▶ _Exercise directions_: Copy each line containing the word "Logistique" from the records that follow, please.

--------------------------------

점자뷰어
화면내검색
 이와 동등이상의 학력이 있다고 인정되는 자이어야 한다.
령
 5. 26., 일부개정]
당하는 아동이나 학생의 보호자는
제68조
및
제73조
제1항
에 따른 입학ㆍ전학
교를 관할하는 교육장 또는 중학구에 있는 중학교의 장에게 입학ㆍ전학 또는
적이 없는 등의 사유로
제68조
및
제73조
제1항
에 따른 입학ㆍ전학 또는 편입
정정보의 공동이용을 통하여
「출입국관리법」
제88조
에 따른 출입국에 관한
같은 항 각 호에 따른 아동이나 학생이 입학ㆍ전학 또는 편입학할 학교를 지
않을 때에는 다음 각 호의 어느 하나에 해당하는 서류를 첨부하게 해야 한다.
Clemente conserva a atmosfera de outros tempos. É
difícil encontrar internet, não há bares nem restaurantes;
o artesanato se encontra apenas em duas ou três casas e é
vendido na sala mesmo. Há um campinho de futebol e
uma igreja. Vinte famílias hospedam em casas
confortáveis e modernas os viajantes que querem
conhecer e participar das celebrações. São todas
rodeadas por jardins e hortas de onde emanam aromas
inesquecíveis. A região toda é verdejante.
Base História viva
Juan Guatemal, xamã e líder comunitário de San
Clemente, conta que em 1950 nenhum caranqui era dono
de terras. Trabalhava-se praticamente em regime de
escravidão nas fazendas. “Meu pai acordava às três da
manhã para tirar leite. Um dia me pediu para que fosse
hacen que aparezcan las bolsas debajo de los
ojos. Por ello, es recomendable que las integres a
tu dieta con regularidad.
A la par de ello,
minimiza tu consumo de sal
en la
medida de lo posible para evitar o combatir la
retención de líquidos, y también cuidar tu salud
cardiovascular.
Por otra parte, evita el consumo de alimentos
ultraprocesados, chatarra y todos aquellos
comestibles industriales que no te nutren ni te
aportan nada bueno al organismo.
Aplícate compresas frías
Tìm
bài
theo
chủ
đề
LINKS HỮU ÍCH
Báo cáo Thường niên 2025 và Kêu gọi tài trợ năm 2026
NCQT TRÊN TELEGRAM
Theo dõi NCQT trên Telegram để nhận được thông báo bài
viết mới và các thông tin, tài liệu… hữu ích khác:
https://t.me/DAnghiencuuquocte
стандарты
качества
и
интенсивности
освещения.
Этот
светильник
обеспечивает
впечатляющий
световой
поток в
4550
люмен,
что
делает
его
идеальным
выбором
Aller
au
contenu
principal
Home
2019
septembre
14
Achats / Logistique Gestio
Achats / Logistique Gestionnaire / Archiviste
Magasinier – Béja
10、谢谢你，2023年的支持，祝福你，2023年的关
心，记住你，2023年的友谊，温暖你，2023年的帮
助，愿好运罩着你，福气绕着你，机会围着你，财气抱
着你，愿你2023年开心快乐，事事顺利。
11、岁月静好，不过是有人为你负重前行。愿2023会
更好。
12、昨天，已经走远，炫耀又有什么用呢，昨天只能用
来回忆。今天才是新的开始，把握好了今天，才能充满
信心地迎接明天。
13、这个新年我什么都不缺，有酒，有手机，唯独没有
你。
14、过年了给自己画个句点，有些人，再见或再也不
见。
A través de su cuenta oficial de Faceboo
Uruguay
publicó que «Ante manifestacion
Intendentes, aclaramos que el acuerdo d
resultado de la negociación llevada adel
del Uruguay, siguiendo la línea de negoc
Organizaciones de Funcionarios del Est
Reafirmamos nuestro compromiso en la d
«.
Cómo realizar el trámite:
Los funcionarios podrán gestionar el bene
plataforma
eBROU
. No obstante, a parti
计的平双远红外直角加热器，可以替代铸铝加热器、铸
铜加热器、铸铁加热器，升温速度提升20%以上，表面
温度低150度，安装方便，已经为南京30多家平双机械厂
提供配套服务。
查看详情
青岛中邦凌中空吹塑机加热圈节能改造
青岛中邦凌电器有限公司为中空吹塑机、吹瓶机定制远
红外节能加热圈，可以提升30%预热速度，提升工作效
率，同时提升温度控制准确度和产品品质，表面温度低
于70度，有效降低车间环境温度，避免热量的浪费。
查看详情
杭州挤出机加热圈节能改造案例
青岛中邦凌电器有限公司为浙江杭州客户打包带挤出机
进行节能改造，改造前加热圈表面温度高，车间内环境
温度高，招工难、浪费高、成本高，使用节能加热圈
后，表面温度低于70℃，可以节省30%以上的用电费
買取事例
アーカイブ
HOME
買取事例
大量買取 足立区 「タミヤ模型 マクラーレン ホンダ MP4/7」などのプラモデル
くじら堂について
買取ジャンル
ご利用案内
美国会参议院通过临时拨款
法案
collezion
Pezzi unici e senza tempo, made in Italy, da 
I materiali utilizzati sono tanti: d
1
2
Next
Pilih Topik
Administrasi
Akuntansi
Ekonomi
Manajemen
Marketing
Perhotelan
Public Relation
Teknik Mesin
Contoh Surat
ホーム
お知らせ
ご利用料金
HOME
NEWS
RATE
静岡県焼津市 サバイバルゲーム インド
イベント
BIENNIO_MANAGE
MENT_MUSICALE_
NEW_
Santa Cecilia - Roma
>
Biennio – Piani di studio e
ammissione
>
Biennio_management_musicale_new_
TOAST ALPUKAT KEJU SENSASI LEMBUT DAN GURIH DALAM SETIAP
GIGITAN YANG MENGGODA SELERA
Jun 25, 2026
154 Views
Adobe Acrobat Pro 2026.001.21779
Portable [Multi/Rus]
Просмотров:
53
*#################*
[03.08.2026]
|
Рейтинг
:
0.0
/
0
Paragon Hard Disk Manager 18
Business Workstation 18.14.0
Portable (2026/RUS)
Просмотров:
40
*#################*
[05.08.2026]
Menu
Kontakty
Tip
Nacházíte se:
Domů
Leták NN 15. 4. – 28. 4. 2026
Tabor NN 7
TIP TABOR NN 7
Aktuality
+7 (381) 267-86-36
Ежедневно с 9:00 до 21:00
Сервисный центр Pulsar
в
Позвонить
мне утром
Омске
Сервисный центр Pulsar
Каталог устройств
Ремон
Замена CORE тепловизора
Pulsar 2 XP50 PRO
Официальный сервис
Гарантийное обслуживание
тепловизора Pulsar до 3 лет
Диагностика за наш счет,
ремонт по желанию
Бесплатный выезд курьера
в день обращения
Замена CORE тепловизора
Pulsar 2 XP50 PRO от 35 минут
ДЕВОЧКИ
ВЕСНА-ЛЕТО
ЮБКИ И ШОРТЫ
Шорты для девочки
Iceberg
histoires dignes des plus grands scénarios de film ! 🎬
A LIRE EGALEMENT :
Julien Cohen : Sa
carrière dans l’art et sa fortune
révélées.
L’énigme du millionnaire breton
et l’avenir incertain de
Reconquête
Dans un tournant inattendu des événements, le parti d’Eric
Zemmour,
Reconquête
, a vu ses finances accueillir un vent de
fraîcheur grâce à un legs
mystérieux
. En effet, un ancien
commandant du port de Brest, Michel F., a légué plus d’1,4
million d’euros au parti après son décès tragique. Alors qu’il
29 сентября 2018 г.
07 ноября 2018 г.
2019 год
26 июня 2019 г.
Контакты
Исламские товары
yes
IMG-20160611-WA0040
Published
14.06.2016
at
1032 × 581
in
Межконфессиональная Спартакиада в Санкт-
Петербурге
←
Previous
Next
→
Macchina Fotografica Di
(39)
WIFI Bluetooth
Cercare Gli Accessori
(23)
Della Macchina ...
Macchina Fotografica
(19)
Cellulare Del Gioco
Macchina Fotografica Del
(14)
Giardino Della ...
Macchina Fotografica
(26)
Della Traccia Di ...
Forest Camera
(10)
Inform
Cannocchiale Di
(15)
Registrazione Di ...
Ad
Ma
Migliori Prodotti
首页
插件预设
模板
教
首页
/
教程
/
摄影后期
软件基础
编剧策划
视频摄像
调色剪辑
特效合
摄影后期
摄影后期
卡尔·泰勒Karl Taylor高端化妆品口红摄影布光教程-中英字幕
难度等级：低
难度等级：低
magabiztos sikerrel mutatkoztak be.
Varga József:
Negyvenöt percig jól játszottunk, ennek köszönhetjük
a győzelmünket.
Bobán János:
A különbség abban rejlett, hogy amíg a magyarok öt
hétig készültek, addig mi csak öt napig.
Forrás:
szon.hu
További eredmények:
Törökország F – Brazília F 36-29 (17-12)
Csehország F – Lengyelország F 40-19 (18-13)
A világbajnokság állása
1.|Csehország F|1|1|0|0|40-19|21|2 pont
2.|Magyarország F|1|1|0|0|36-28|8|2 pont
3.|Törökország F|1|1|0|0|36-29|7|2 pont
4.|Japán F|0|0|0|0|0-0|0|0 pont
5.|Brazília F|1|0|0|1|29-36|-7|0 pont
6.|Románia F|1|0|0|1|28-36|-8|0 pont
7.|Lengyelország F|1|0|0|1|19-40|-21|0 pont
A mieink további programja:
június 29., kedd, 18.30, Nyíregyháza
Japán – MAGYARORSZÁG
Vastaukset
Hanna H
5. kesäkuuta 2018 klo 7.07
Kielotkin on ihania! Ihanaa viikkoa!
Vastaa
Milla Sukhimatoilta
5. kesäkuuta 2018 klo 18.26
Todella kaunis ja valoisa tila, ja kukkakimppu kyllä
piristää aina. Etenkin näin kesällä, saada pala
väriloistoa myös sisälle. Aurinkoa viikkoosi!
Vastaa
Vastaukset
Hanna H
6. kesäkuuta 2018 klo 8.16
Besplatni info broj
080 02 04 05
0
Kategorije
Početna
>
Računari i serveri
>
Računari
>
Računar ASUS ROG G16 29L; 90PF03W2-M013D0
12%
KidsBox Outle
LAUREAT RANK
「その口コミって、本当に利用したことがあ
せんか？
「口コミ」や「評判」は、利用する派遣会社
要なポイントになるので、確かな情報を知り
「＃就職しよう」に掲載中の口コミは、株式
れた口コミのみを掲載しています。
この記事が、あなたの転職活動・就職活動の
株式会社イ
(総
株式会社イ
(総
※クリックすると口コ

--------------------------------

▶ _Output_:
Achats / Logistique Gestio
Achats / Logistique Gestionnaire / Archiviste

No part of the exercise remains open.